Frightfest 2020: ‘Spare Parts’ Review
Stars: Julian Richings, Michelle Argyris, Emily Alatalo, Jason Rouse, Kiriana Stanton, Chelsea Muirhead, Ryan Allen, Kathryn Kohut | Written by David Murdoch, Svet Rouskov | Directed by Andrew Thomas Hunt
In a godforsaken bar in the middle of nowhere – an all-girl punk band, Ms. 45, rip the stage apart with their anarchy spirit. Their performance impresses an enthusiastic fan who lures the girls into a trap, sedates them, and starts… customizing them. The four wake up with an axe, drill or chainsaw attached to one arm and are forced to fight gladiator-style, in an arena-style auto-wrecking yard for the amusement of the Emperor and his sadistic townsfolk. The women must now truly band together and use all of their talents if they’re going to get out alive.
There’s been something of a surge in female-led “cult” genre fare – mainly emanating from down under, films like Monstro Del Mar, Murder Drome, Fight Like a Girl (aka Parts Unknown); however now comes Spare Parts… from Canada. Which in 2015 gave us Turbo Kid, a post-apocalyptic horror-come action adventure that, it seems, inspired this slice of gloriously over the top genre fare.
With a heavy slice of body modification horror, Spare Parts feel equally inspired by the work of special effects artist turned director Yoshihiro Nishimura – a man who work includes Meatball Machine, Mutant Girl Squad and Tokyo Gore Police. For its’ those films which Andrew Thomas Hunt’s movie shares it’s madcap nature – revelling in bizarre characters, over the top violence and gore. Spare Parts is also very much akin to those creepy “small town America” horrors where, should strangers dare enter the confines of said small town, they become entangled in strange machinations of the local community; and oftentimes in genre fare end up dead… That is true here too. But of course in this case it’s a small town that holds death match tournaments a la Mad Max Beyond Thunderdome and Gladiator!
Yes Spare Parts has an insane concept and some even crazier visuals – hands replaced by swords and chainsaws, even an axe hand that also shoots rivets – but for all that the story isn’t that crazy. In fact the story has an underlying element of social commentary. Our four leads, as a band and as the participants in gladiatorial combat, are seen mainly as objects – objects of adoration as a band and little more than objects to play with in the sick twisted minds of those who run the death matches. But these woman are more than that. Yes, they have internal conflicts, with themselves and each other, conflict that – thankfully – is NOT their downfall, they overcome their issues to fight back against their captors. It’s very much a women versus men story.
The males dominate the scrap yard where the women are held and made to fight but that doesn’t mean the women are subservient.
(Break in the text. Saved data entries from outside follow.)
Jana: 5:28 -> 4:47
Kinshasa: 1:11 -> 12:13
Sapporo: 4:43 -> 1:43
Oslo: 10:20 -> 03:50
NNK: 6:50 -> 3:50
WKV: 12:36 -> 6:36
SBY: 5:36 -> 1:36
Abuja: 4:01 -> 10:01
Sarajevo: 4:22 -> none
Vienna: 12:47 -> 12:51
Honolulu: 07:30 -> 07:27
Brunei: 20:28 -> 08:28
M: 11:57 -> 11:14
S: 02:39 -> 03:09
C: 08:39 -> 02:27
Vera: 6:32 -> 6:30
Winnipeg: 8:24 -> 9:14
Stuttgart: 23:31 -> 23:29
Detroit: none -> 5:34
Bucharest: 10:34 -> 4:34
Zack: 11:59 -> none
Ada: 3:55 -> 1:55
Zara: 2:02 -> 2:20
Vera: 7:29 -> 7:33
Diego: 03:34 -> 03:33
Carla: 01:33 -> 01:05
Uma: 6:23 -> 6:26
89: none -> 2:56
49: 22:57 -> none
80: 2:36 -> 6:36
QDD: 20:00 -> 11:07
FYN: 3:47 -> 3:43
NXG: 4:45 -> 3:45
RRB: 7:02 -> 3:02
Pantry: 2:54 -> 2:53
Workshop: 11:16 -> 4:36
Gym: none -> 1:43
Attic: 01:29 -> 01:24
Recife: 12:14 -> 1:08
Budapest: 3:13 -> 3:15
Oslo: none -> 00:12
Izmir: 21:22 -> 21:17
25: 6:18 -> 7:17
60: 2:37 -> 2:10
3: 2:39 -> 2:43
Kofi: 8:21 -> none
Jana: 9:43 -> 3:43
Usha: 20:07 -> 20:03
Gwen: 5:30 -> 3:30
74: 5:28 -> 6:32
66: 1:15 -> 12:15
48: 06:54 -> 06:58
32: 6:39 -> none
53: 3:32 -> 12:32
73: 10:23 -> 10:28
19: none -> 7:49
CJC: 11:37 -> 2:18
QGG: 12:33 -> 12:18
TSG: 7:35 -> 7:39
Their battle for supremacy over their captors feeling very much like a reflection of the struggles of feminism – at first they try to do what they feel to be right to try and get free. But the women eventually have to become as vicious and unkind as the men to even stay alive – not only saying women have to become more like men to get on in life, but also as if pointing out that we, as society, have to fight back. Fight back against our oppressors, here portrayed by Julian Richings’ mad Caesar-like dictator, and take their place to ever even think of making societal change – with a downbeat epilogue that suggests the more things change the more they stay the same…
A brilliant balance between b-movie and political commentary, Spare Parts is much more than it’s “cult movie” tropes would suggest. If you like your genre films with both style and substance this is one for you!
**** 4/5
Spare Parts screened on Friday October 23rd as part of this months Frighfest Digital Edition.